Texas crisis has governor facing big backer: energy industry

Texas crisis has governor facing big backer: energy industry

SeattlePI.com

Published

AUSTIN, Texas (AP) — As frozen Texas reels under one of the worst electricity outages in U.S. history, Republican Gov. Greg Abbott has blamed grid operators and iced-over wind turbines but gone easier on another culprit: an oil and gas industry that is the state's dominant business and his biggest political contributor.

And as the devastation widened Thursday from a week of historic winter storms, which have killed at least nine people in Texas, the dogpiling on a power grid that is proudly isolated from the rest of country ignores warnings known by the state's GOP leaders for years.

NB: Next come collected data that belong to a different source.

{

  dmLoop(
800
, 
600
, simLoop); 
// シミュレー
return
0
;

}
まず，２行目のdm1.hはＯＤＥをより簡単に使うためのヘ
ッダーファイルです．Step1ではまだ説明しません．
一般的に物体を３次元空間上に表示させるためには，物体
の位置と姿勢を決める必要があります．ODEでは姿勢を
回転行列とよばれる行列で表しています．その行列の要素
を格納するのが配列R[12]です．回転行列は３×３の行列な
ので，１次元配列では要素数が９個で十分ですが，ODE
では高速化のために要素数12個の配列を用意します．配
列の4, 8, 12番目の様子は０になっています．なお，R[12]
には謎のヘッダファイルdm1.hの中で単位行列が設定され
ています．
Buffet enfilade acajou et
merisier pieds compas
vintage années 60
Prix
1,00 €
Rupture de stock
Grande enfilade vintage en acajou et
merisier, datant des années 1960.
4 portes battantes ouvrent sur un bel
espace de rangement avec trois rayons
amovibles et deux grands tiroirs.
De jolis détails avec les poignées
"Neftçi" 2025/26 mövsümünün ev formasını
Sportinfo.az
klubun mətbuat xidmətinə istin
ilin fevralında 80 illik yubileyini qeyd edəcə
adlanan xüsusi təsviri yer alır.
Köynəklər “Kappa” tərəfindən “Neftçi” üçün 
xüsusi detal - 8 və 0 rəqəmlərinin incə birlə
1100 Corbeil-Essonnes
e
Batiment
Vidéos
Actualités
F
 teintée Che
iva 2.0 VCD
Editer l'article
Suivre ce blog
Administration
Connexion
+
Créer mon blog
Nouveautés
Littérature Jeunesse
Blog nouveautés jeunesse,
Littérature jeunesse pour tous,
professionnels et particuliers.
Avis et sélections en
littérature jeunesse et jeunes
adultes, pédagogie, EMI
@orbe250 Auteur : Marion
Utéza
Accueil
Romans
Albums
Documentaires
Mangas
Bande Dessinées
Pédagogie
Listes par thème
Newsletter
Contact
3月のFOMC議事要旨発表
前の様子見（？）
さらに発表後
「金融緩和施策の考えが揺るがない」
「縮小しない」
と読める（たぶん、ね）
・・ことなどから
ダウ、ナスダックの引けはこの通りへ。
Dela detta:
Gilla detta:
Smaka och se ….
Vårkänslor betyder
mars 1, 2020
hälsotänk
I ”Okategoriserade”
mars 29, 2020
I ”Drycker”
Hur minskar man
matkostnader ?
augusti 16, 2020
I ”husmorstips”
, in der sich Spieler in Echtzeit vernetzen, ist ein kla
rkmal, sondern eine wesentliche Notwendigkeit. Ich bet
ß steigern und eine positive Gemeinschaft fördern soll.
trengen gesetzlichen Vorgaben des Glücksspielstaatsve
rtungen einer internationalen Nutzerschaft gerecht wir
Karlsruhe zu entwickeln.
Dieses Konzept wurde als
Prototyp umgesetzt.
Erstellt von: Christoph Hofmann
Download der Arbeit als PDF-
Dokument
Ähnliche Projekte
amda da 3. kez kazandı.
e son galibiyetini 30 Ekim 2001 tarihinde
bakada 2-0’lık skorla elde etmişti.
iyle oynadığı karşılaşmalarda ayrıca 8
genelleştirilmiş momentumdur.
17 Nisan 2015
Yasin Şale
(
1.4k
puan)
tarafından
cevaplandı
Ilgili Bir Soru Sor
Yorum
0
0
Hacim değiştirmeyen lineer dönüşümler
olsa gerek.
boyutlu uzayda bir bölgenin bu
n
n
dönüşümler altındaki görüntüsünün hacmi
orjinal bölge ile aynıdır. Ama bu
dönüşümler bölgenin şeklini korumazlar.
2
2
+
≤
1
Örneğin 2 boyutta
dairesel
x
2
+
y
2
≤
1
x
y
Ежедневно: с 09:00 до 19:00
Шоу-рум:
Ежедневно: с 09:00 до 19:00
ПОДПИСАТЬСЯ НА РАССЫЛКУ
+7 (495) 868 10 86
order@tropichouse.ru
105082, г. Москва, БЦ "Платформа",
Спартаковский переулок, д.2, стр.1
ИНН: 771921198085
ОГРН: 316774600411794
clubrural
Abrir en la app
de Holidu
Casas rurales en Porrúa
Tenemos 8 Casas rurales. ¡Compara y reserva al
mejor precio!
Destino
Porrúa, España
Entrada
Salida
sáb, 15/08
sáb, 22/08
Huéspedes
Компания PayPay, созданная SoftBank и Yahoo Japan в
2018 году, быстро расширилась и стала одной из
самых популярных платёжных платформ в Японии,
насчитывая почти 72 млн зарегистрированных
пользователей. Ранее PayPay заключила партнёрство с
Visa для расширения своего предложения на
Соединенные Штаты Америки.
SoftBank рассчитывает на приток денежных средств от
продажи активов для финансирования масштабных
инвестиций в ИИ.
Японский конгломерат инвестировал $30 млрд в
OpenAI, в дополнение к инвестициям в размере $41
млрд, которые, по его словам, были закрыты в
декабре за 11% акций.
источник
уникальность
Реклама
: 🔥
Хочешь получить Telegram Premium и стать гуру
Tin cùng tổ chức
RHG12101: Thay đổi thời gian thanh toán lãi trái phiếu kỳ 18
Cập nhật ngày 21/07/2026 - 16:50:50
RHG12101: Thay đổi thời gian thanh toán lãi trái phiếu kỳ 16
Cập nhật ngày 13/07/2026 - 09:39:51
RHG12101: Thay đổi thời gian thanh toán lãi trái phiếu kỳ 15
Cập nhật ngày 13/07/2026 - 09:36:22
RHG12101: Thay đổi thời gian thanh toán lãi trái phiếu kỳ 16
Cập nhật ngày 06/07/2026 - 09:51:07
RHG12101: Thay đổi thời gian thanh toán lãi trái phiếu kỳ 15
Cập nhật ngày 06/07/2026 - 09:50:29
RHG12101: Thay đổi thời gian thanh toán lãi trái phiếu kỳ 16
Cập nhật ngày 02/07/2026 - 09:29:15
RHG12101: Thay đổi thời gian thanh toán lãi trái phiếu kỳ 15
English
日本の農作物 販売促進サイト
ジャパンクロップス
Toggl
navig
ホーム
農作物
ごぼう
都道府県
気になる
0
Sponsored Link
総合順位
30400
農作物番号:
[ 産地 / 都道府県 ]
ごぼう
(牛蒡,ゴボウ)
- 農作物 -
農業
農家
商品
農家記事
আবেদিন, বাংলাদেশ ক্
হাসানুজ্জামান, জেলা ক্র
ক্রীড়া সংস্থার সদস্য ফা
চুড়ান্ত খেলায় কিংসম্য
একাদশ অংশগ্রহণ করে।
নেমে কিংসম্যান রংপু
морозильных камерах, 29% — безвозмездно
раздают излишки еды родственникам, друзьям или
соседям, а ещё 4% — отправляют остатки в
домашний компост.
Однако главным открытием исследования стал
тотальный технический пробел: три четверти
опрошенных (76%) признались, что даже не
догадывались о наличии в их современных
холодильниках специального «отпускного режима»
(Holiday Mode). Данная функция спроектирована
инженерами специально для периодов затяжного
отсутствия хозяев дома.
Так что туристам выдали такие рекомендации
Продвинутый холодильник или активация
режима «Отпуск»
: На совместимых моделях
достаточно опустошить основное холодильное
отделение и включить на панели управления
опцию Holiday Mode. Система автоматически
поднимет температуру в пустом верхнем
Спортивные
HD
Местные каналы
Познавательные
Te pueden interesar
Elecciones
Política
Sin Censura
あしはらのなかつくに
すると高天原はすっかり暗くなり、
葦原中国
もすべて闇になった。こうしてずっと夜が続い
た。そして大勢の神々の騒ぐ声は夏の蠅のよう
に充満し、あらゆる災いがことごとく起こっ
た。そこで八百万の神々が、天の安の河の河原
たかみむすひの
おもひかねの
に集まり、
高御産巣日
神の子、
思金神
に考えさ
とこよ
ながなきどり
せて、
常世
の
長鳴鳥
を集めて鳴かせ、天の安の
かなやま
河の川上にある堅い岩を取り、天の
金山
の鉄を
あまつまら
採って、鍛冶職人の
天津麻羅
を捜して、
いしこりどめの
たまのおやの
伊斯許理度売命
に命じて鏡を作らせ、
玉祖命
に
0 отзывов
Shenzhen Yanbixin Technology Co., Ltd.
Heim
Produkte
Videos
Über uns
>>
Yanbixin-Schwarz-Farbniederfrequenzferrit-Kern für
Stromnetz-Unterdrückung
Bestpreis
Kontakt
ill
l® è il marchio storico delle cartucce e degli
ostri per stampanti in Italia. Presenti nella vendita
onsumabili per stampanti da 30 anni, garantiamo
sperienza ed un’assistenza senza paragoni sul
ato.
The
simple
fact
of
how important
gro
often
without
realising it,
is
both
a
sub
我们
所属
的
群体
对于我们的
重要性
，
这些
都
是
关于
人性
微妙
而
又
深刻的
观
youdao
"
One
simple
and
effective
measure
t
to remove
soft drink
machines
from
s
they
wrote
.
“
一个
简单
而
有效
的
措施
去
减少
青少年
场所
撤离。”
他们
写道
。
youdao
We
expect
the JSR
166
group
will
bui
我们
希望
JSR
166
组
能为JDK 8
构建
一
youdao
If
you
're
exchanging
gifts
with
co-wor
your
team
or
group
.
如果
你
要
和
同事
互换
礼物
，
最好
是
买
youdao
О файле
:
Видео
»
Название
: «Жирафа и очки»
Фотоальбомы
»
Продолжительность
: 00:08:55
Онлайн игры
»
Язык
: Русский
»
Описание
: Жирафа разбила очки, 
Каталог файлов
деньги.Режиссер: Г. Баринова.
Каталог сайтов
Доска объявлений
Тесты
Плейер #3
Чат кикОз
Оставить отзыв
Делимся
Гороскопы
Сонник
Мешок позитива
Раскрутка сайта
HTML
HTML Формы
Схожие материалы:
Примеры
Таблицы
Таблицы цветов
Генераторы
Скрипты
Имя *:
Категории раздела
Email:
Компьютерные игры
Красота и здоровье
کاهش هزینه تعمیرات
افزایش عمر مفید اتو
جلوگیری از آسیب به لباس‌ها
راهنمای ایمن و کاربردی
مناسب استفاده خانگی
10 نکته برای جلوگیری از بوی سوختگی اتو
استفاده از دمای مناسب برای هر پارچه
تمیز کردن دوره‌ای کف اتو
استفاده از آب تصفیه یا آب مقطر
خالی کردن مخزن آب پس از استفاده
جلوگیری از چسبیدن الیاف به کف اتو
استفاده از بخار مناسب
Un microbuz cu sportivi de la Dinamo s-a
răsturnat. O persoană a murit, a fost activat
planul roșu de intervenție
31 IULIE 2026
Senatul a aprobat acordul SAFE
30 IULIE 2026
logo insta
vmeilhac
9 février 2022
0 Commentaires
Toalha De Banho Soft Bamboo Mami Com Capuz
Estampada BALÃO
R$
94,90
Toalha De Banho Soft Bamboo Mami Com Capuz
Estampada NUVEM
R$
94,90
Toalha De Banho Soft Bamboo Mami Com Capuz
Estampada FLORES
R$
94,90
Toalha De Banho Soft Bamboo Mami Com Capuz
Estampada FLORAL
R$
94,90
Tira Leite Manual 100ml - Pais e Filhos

“It's almost like a murder suspect blaming their right hand for committing the crime," said Democratic state Rep. James Talarico. His suburban Austin home lost power for 40 hours and had no working faucets Thursday, when roughly 1 in 4 people in Texas woke up under instructions to boil water.

Like most of the state's 30 million residents, Talarico's power is controlled by grid managers at the Electric Reliability Council of Texas, which Abbott again laid into Thursday after more than 4 million people at one point were enduring outages in subfreezing temperatures.

But that is not where the responsibility ends, as power plants that feed the grid were knocked offline by the extreme cold, and natural gas producers didn't protect wellheads from freezing. “ERCOT is a convenient whipping boy," Talarico said.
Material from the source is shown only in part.